Technical guidelines for future intensity-duration-frequency curve estimation in Canada

Intensity-duration-frequency (IDF) curves need to be reliable to serve as a relevant tool in preventing or reducing potential damage to society. This often requires accounting for the effect of climate change due to evidence of its effect on extreme precipitation. There is a large number of approaches for IDF curve estimation under climate change in the literature; however, a general framework with practical guidelines for facilitating their application by practitioners is not readily available. The aim of the present study is to provide practical guidelines and recommendations for helping federal and provincial agencies, as well as others who might produce practice guidelines, to develop standardized procedures for the estimation of future IDF curves in Canada that can then be used by practitioners in infrastructure design, management and risk assessment. This is done by gathering and summarizing findings in rainfall frequency analysis from the Canadian FloodNet Research Group, under a practically oriented perspective. Technical recommendations are presented within a methodological framework to facilitate understanding; decision-making procedure-specific flowcharts are provided to facilitate their application. The proposed methodological framework is based on the use of pooled frequency analysis for reasonable estimation of extreme rainfall intensities, and on the estimation of gridded relative changes for IDF updates under climate change following different approaches depending on rain gauge network density.

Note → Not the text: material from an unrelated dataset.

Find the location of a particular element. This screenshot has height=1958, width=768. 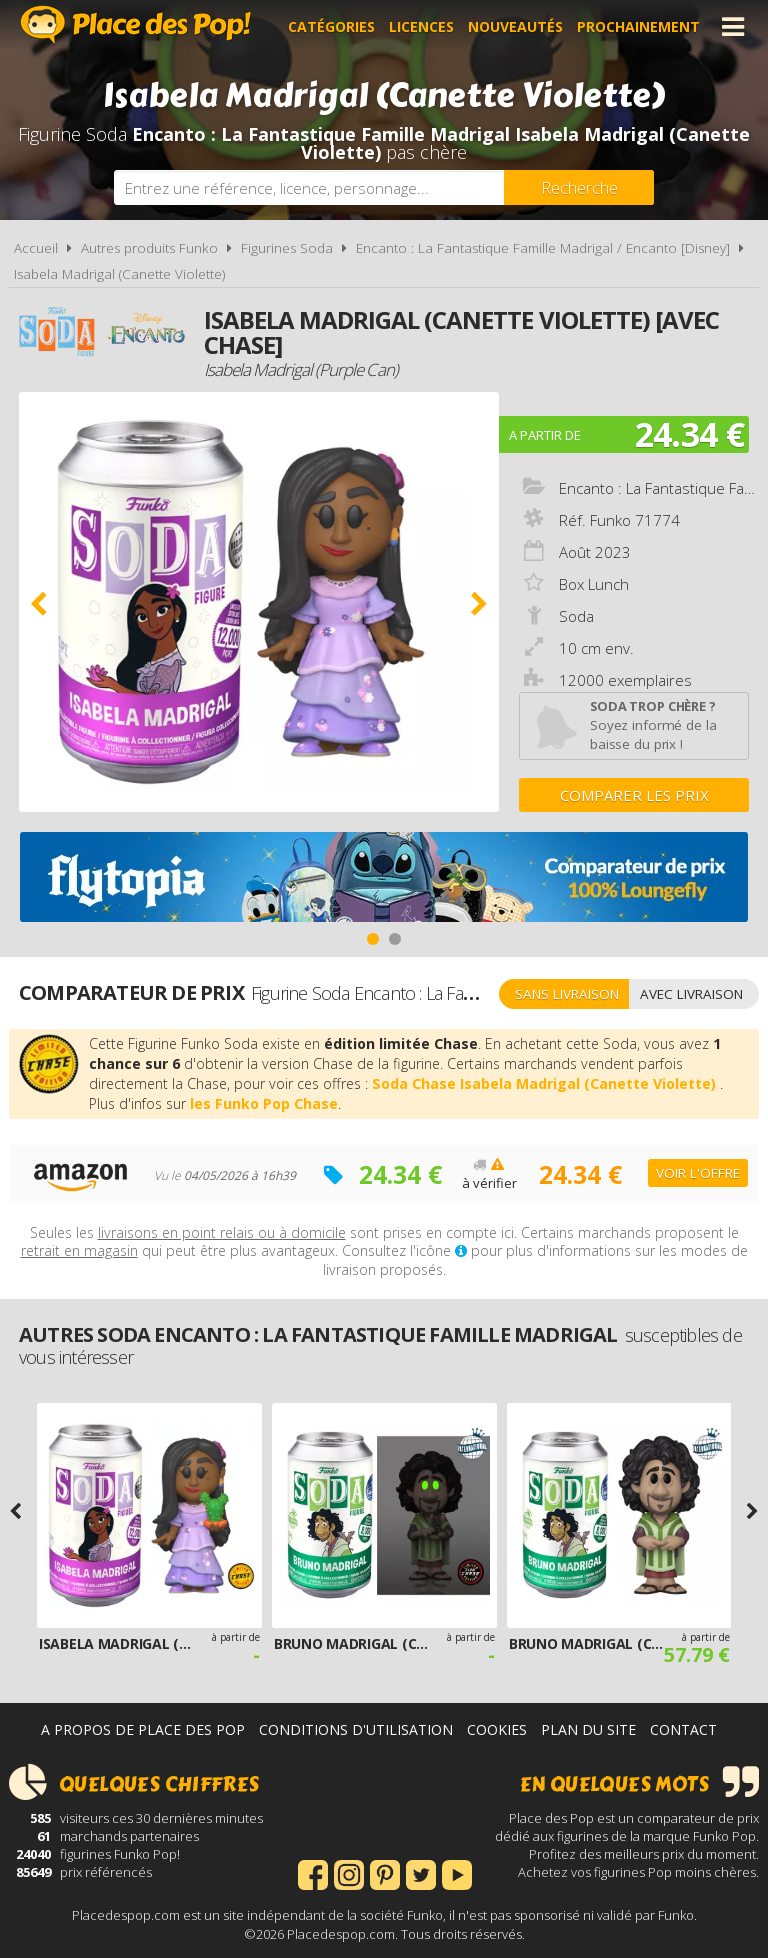

Plan du site is located at coordinates (588, 1729).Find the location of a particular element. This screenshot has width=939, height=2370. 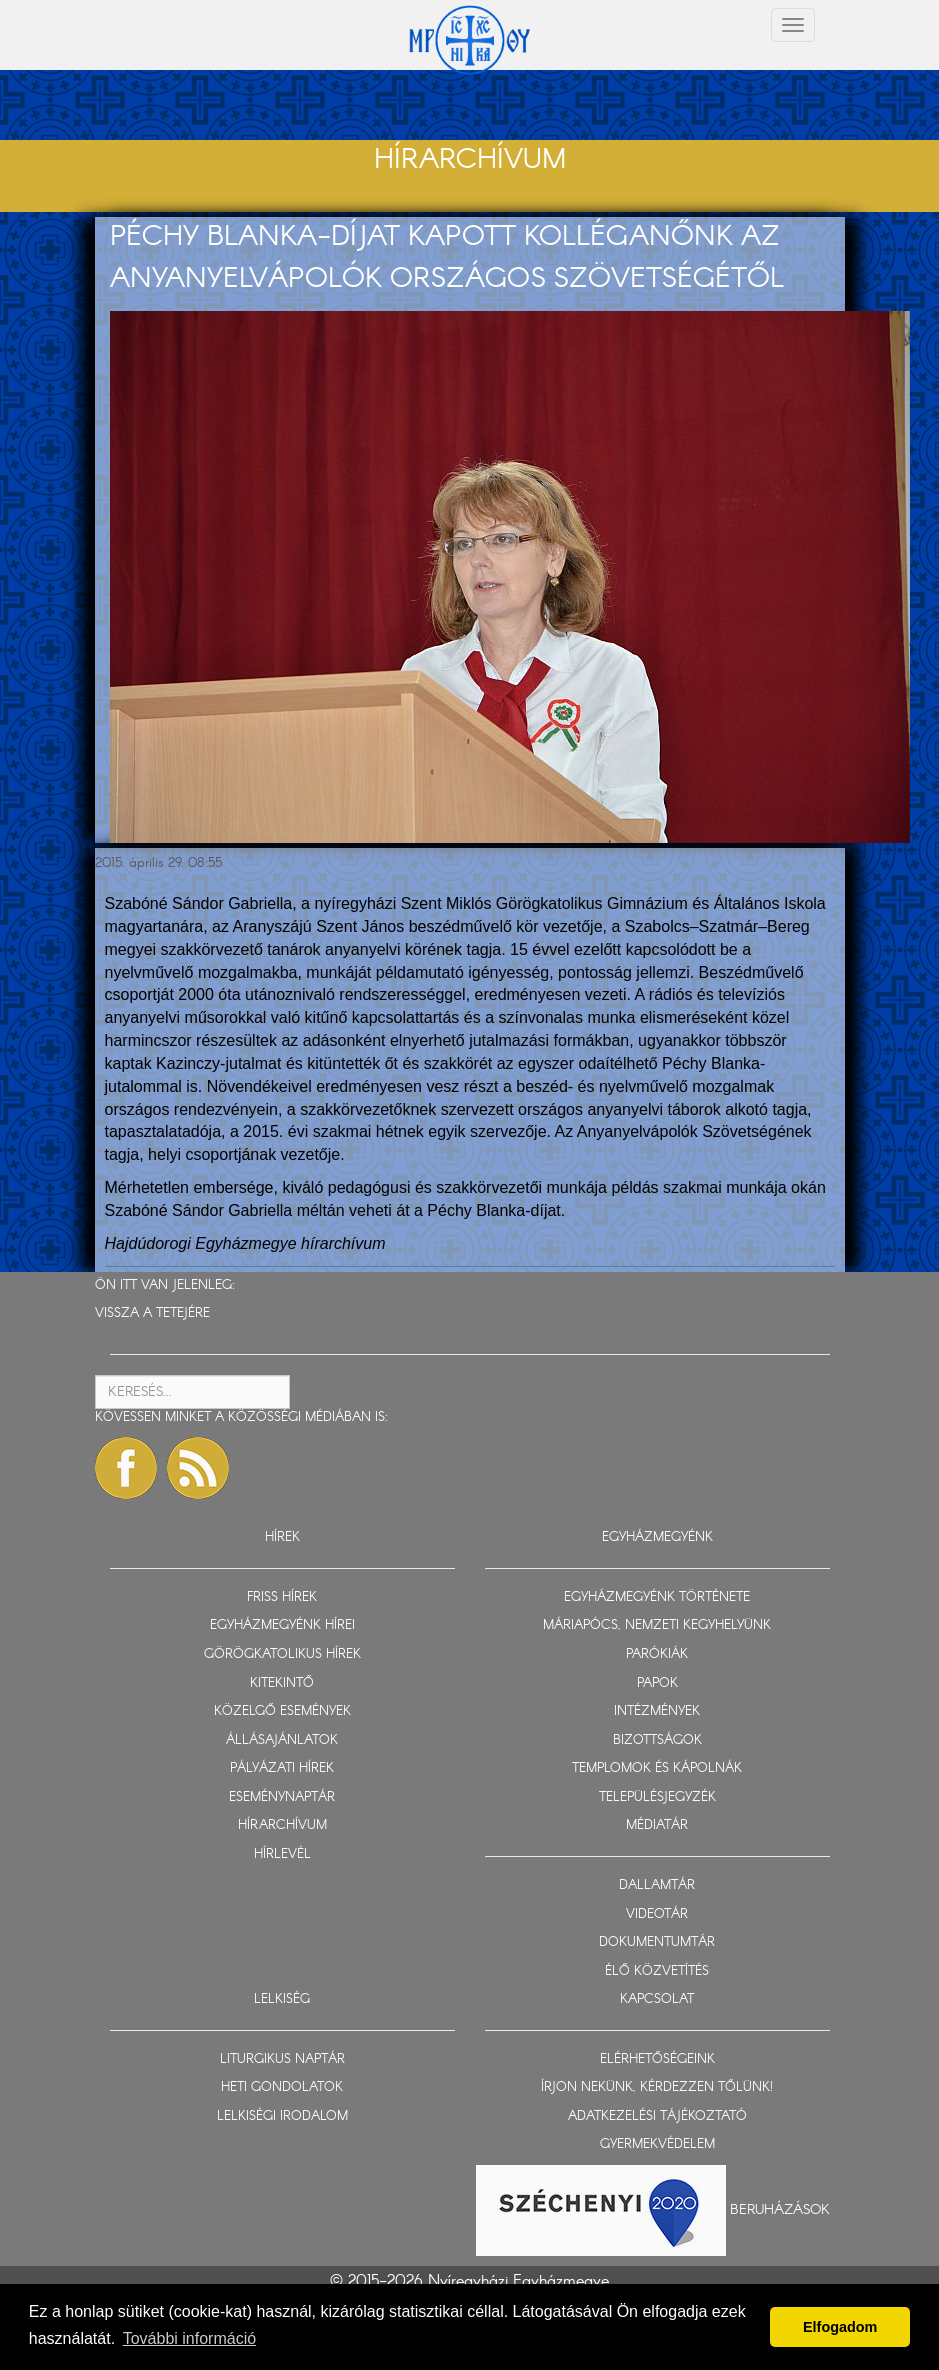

In particular, three methods that do not compete against each other but rather are different methodologies to be applied depending on the case study are proposed: pooled estimation of extreme rainfall in Canada (Method I), gridded relative changes in 24-h extreme rainfall intensities in Canada (Method II) and gridded relative changes in 24-h and sub-daily extreme rainfall intensities in regions of Canada with a relatively high station density (Method III).